## What to do
Copy, exactly as written, the lines that begin at the one containing "de pointe et" and end at the one containing "psychosoziales Coaching". Skip any pictures in the data below.

## Data under study
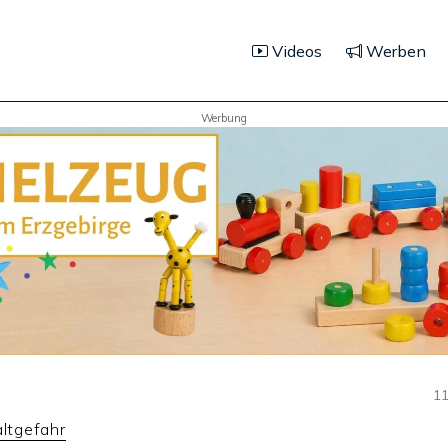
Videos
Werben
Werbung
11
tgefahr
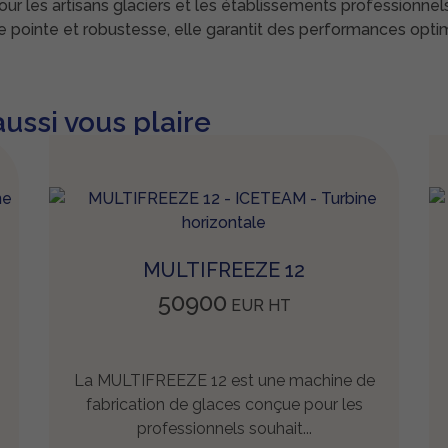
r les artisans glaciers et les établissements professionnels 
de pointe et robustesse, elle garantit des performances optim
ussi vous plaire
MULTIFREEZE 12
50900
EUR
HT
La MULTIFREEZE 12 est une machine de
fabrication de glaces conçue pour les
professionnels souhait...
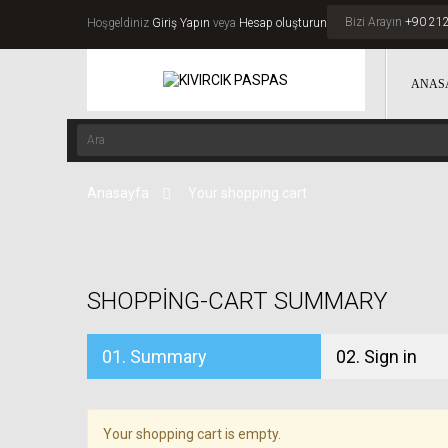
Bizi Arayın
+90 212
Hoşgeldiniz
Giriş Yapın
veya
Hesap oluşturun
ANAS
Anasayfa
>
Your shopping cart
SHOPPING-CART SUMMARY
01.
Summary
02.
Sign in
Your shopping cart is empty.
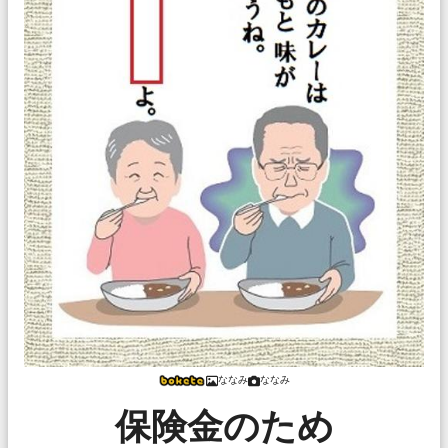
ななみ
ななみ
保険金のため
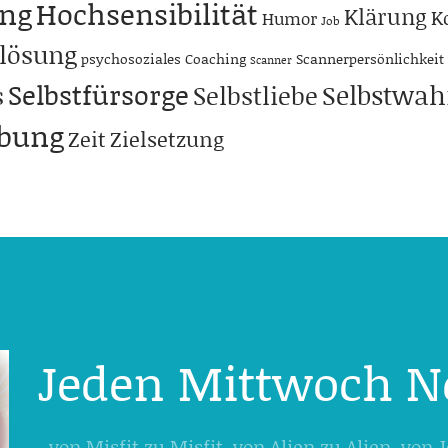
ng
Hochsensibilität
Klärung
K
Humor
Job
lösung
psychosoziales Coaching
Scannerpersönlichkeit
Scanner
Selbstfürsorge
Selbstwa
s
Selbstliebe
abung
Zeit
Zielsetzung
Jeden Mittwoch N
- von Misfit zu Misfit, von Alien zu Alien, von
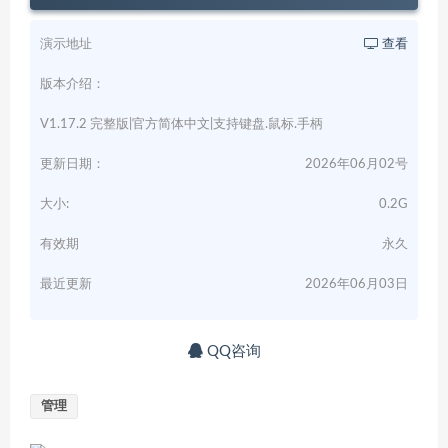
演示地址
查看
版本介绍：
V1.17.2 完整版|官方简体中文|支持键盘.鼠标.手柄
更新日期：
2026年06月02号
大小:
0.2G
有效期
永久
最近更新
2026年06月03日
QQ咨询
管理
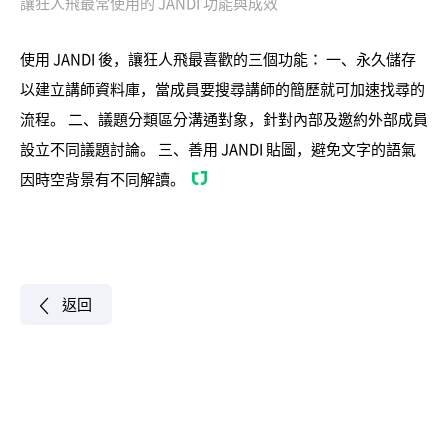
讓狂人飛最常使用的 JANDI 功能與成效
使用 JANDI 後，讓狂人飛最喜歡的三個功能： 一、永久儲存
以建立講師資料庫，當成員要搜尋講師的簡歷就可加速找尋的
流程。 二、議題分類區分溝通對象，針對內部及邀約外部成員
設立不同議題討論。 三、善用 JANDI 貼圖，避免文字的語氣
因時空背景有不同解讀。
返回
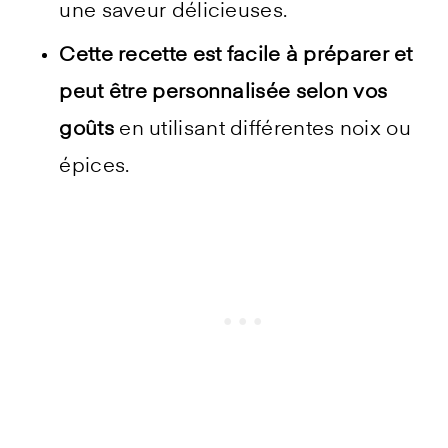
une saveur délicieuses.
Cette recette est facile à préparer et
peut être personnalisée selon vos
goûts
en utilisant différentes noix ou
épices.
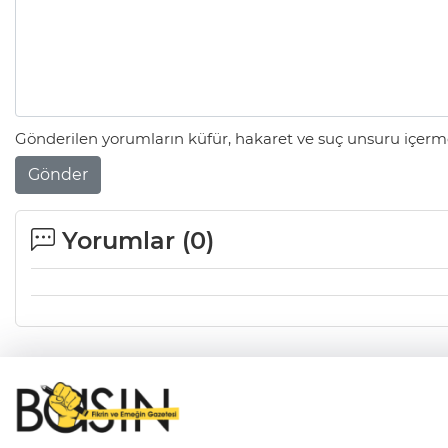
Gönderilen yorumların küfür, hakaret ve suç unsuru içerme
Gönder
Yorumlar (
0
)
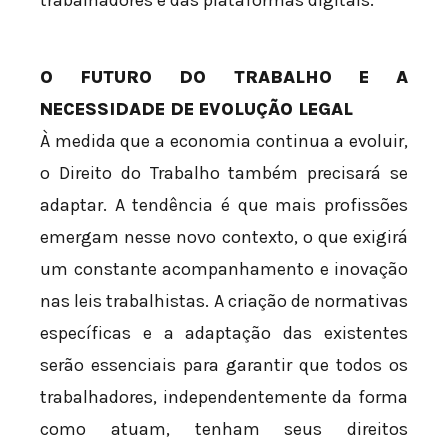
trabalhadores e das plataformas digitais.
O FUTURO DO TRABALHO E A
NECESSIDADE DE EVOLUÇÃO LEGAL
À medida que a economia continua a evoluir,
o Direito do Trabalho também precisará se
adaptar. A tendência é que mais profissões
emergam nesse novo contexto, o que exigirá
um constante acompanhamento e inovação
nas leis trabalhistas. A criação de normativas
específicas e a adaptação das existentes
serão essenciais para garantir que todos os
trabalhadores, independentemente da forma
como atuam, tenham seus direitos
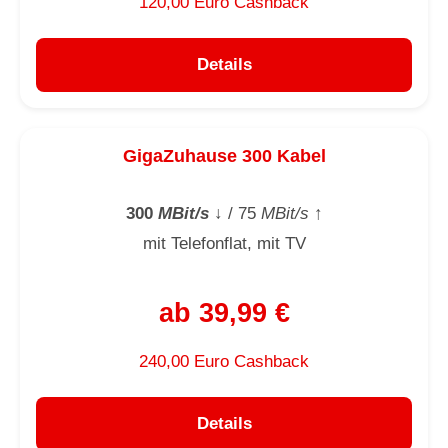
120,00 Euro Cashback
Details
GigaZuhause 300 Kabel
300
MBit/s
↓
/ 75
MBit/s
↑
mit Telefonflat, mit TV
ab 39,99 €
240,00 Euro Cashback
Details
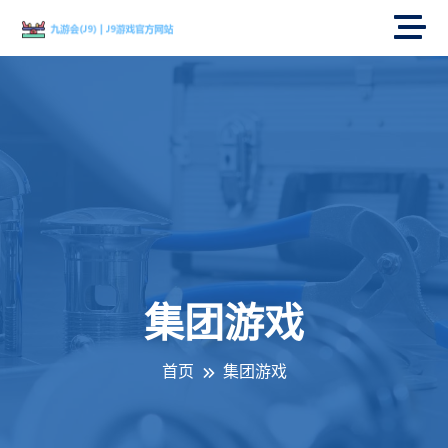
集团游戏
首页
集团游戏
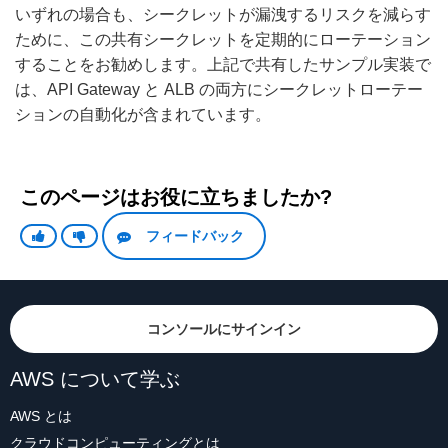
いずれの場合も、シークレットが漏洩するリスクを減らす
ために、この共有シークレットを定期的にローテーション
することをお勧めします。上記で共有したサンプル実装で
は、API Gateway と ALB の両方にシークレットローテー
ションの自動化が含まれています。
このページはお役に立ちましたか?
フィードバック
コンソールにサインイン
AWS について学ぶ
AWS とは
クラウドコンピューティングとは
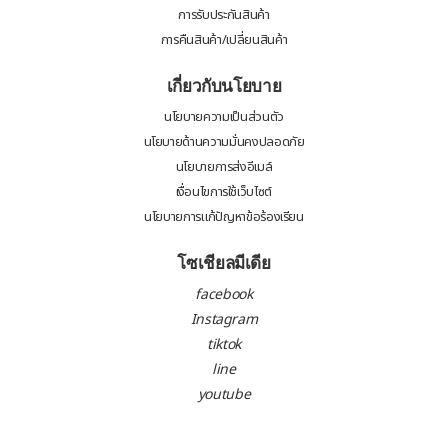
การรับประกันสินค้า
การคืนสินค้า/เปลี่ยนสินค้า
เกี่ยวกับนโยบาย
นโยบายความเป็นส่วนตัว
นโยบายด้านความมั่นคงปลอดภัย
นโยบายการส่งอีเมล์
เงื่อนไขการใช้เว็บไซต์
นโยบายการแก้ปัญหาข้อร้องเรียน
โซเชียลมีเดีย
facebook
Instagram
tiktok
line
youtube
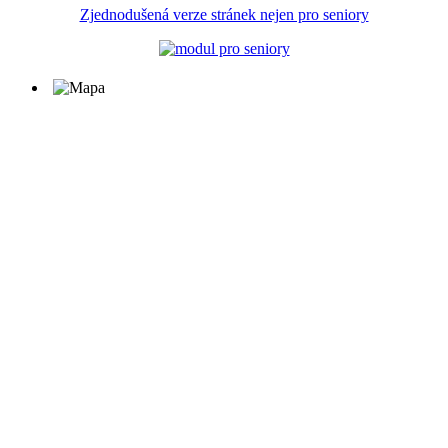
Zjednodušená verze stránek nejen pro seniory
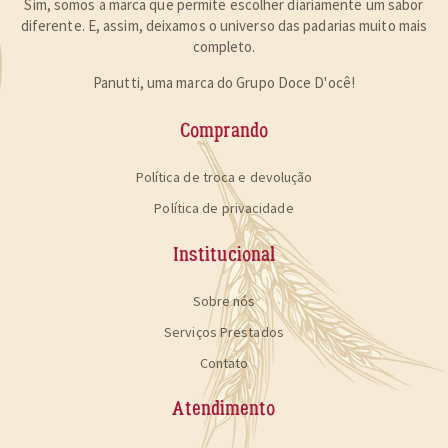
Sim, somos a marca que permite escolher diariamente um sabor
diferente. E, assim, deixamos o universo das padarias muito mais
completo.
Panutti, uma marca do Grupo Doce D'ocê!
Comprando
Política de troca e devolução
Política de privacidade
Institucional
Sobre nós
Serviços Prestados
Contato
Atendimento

## Solution
de pointe et robustesse, elle garantit des performances optim
ussi vous plaire
MULTIFREEZE 12
50900
EUR
HT
La MULTIFREEZE 12 est une machine de
fabrication de glaces conçue pour les
professionnels souhait...
Bizi Arayın
+90 212
Hoşgeldiniz
Giriş Yapın
veya
Hesap oluşturun
ANAS
Anasayfa
>
Your shopping cart
SHOPPING-CART SUMMARY
01.
Summary
02.
Sign in
Your shopping cart is empty.
ななみ
ななみ
保険金のため
ng
Hochsensibilität
Klärung
K
Humor
Job
lösung
psychosoziales Coaching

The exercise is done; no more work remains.